Ces milliers de visiteurs désœuvrés, fatigués, qui se vautrent le long des canaux, s’assoient à même le sol, s'allongent sur les dalles de la piazza, se déchaussent, se dévêtissent presque comme sur une plage, attirés par la fraîcheur présumée de l'eau. Si la maréchaussée ne veillait pas, il y en a qui piqueraient une tête dans le moindre canal. Bonjour les maladies de peau et les allergies car hélas l'eau n'est plus aussi propre que du temps de Byron qui avait l'habitude de nager de chez lui jusqu'à chez ses maîtresses. Quand j'étais étudiant, les petits vénitiens de Cannaregio ou de la Giudecca s'amusaient en été à plonger du haut des ponts et pataugeaient dans l'eau à demi nus sous l’œil amusé des passants. Mais c'était il y a vingt-ans. Les eaux n'étaient pas encore ce qu'elles sont aujourd'hui. Et puis les touristes déjà fort nombreux à l'époque, s'ils envahissaient les moindres terrasses et occupaient toutes les tables des bars et des cafés, ne se vautraient pas comme aujourd'hui pareils à des misérables éreintés par leur errance à travers la ville, écrasés par tant de beauté de de magnificence comme les barbares des temps passés quand ils découvrirent la splendeur de Rome qu'ils allaient détruire...
9 commentaires:
- "[...] chacun appelle barbarie ce qui n'est pas de son usage" (Montaigne ,"Essais", Livre I, Chapitre XXX, Des Cannibales)

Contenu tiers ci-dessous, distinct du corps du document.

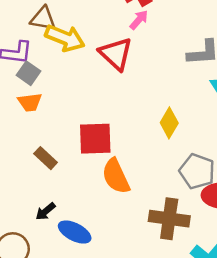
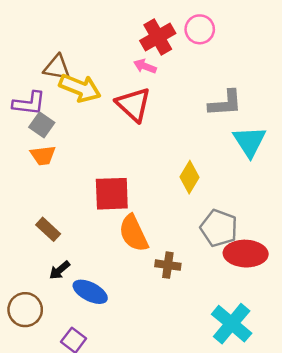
pink arrow: (139, 20) -> (145, 66), moved, turned -110
brown rectangle: (46, 158) -> (48, 229), moved
brown cross: (169, 219) -> (168, 265), moved, size x0.6

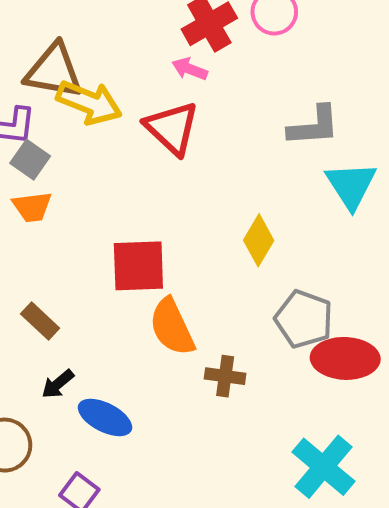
brown triangle: (57, 68) -> (54, 71), size x1.4

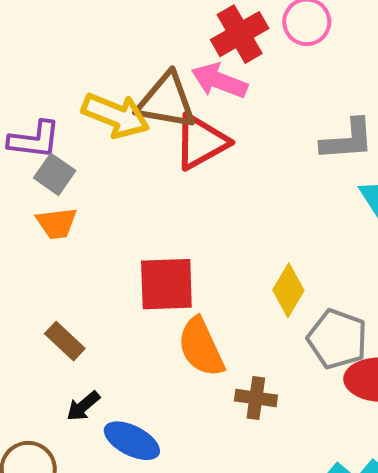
pink arrow: (190, 69) -> (219, 81), size x1.5
brown triangle: (54, 71) -> (166, 101), moved
red triangle: (172, 128) -> (201, 142), turned 48
yellow diamond: (259, 240) -> (288, 290), moved

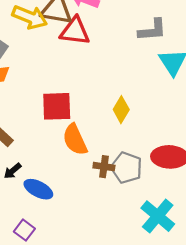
red triangle: (201, 142) -> (75, 31), turned 36
gray pentagon: (337, 339) -> (127, 168), moved

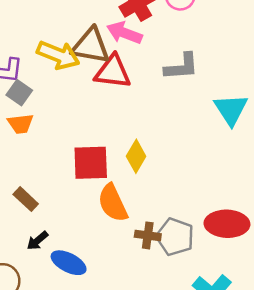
gray L-shape: (152, 30) -> (182, 67), moved
yellow diamond: (121, 110) -> (136, 156), moved

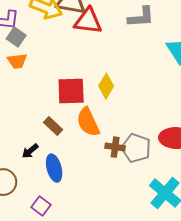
brown rectangle: (26, 199) -> (53, 126), moved
blue ellipse: (69, 263) -> (54, 168), turned 48

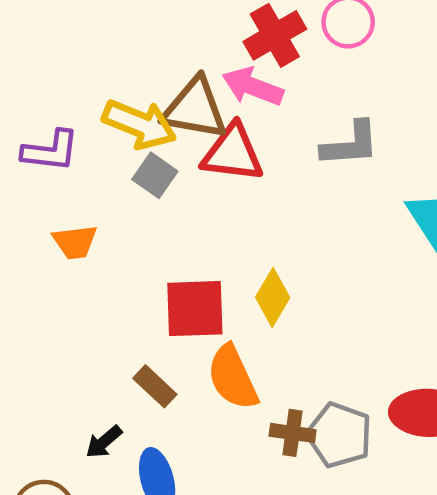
gray square: (16, 37) -> (155, 175), moved

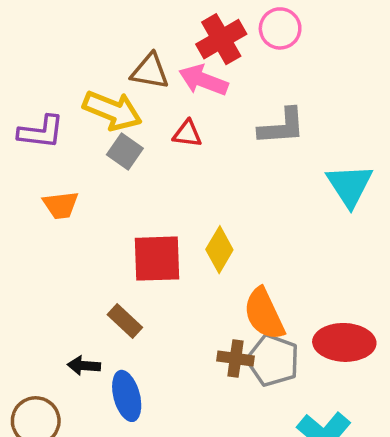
brown triangle: (195, 109) -> (150, 71), moved, size x0.7
red triangle: (233, 153) -> (187, 134), size x0.6
orange semicircle: (233, 377) -> (264, 314), moved
black arrow: (104, 442) -> (84, 366), turned 44

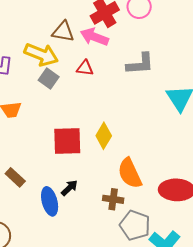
brown rectangle: (125, 321) -> (15, 177), moved
gray pentagon: (273, 360) -> (135, 225), moved
black arrow: (84, 366) -> (69, 188), moved, turned 132
blue ellipse: (127, 396) -> (50, 201), moved

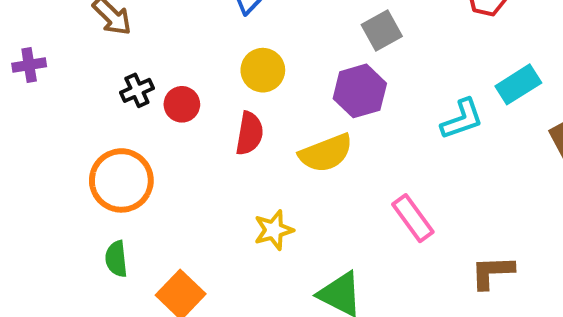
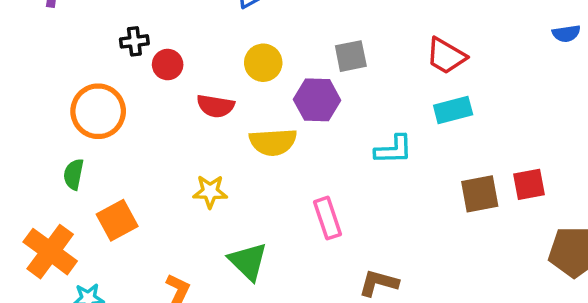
yellow circle: (263, 70) -> (263, 63), moved
cyan rectangle: (518, 84) -> (453, 110), moved
red semicircle: (249, 133) -> (215, 106), turned 72

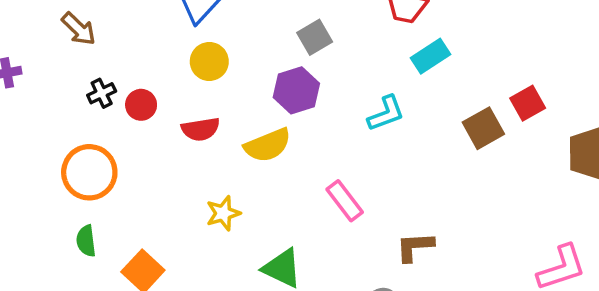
yellow circle: (263, 63) -> (209, 61), moved

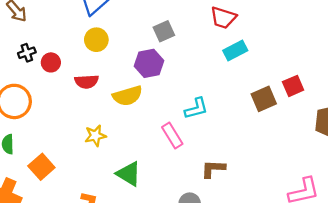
cyan L-shape: (386, 113) -> (196, 108), moved

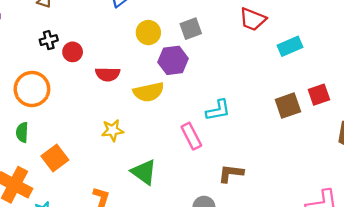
yellow circle: (96, 40) -> (148, 33), moved
cyan rectangle: (235, 50) -> (290, 46), moved

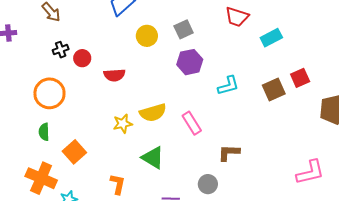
purple hexagon: (173, 60) -> (190, 62), moved
yellow semicircle: (149, 92) -> (153, 113), moved
cyan L-shape: (218, 110) -> (228, 86), moved

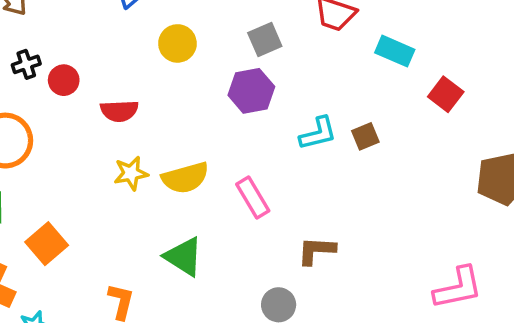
gray square: (184, 29) -> (265, 40), moved
cyan rectangle: (271, 38) -> (395, 51), turned 50
red square: (300, 78) -> (446, 94), moved, turned -30
brown square: (274, 90) -> (365, 136), moved, size x0.7
yellow star: (123, 124) -> (131, 173), moved

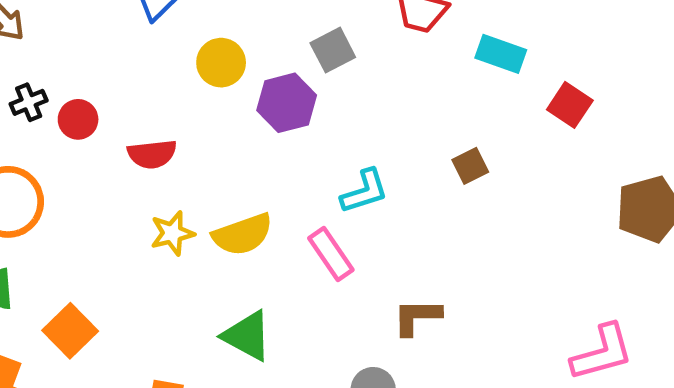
purple hexagon: (251, 91) -> (287, 103), moved
cyan L-shape: (318, 133) -> (364, 191), moved

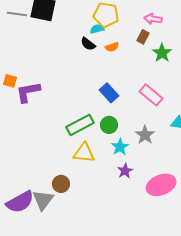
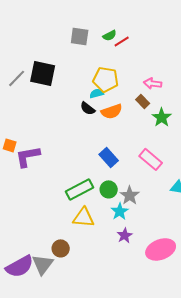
gray line: (17, 14) -> (17, 78), turned -54
brown rectangle: (143, 37) -> (143, 101), turned -72
orange semicircle: (112, 47) -> (112, 111), size x1.5
gray star: (145, 135) -> (130, 195), moved

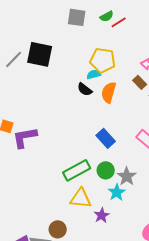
orange semicircle: (112, 111) -> (109, 92), turned 125
purple star: (125, 235) -> (102, 215), moved

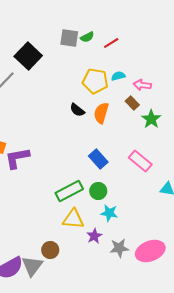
green semicircle: (107, 16) -> (87, 37), moved
black square: (40, 54) -> (28, 56), moved, turned 32
cyan semicircle: (94, 74) -> (118, 76), moved
gray star: (127, 176) -> (119, 248), moved, turned 30
cyan star: (117, 192) -> (109, 213), turned -30

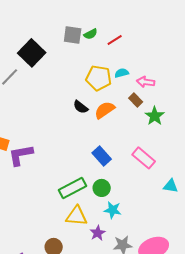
orange semicircle: (101, 113) -> (105, 110), turned 40

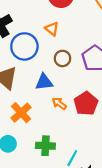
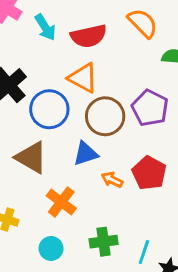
orange triangle: (52, 29) -> (83, 78), size x1.5
brown circle: (62, 58) -> (105, 116), size x1.6

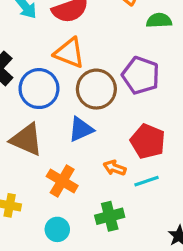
orange arrow: (112, 180) -> (115, 168), moved
cyan line: (144, 252) -> (147, 181), moved, turned 60

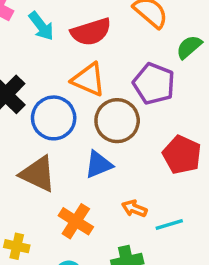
green semicircle: (159, 20) -> (189, 47), turned -40
purple pentagon: (141, 75) -> (154, 84), moved
red pentagon: (148, 141) -> (182, 155), moved

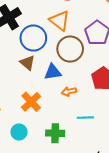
brown triangle: (38, 174) -> (27, 63), moved, size x0.7
orange arrow: (134, 209) -> (69, 92), moved, turned -48

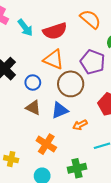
blue circle: (33, 38) -> (33, 83), size x0.6

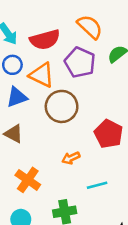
purple pentagon: (93, 62) -> (80, 62), moved
blue circle: (33, 83) -> (12, 65), moved
blue triangle: (60, 110) -> (17, 97), moved

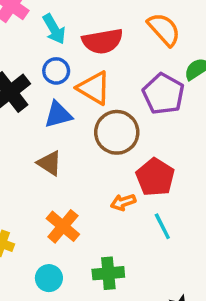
purple pentagon: (80, 62) -> (163, 94), moved
red pentagon: (109, 134) -> (155, 177), moved
cyan line: (97, 185) -> (162, 226), moved, turned 72

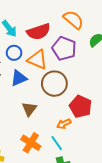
purple pentagon: (163, 94) -> (64, 49), moved
brown triangle: (49, 163) -> (29, 109), moved, turned 42
cyan line: (162, 226) -> (57, 143), moved

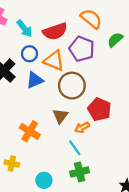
brown triangle: (29, 109) -> (60, 116), moved
orange cross: (31, 143) -> (30, 131), moved

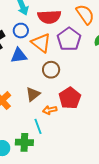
brown circle: (72, 86) -> (51, 70), size x0.7
green cross: (80, 172) -> (24, 142), moved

- Bien que votre commentaire mozartien ne soit pas à mon goût, je suis heureux de vous lire à nouveau sur ce blog. Cependant, peut-on raisonnablement soutenir comme vous avez une fâcheuse propension à le faire que les touristes sont responsables de tous les maux des Vénitiens, par nature angéliques et innocents ? Ces doux Vénitiens dont la vertu sous l'eau irisée du bassin de Saint-Marc qu'ils fuient d'ailleurs. Non, décidément, je ne m'habituerais jamais à cette dichotomie un peu sommaire qui voit des autochtones bienveillants et des arrivants malveillants. Mais qui a colporté le rêve vénitien jusqu'à ces "envahisseurs" ? Des promoteurs sans âme ou des municipalités de plus en plus soumises à l'appât du gain rapide ? Le souci de rapine est-il l'apanage du Japonais en goguette ou de l'autochtone sans vergogne qui relève chaque année ses prix suivant une courbe exponentielle sans rapport avec le coût réel de la vie ni des biens vendus ? Vous m'objecterez immédiatement : attention à l'amalgame... et je souscrirai à cette remarque. Vous connaissez comme moi la Bible : "Bienheureux les pauvres en esprit car ils seront les premiers au Paradis". QQfois, survient l'idée mélancolique qu'on ne saurait occuper une position intellectuelle sans se croire investi de droits au jugement alors qu'elle confère au contraire le devoir de compréhension envers et contre tout. Oui, on peut regretter un passé idéel où les galères étaient mues par la force des Dalmates à peine débarqués sur la Riva. Oui, on peut regretter le tourisme d'antan, celui de l'Orient-Express et de Marcel Proust, où les aristocrates foulaient seuls le marbre de Zanipolo. En tant que démocrate, vous me permettrez certes de lire Proust mais de me souvenir aussi de quel mépris on écrasa les premiers congés payés. Il est facile de désigner une catégorie particulière comme la réincarnation de Bouvard et de Pécuchet. Il l'est beaucoup moins de penser avec indulgence à ces êtres qui tentent malgré tout, d'éprouver du bonheur, dans des sociétés despérement marchandes, au sein desquelles ce mot est étranger, y compris à Venise. Cette coupure entre Vénitiens et touristes n'est plus seulement un scandale, elle constitue une redoutable menace pour la survie même de l'identité vénitienne, qui avait su jusque lors, tirer le meilleur de l'"envahisseur".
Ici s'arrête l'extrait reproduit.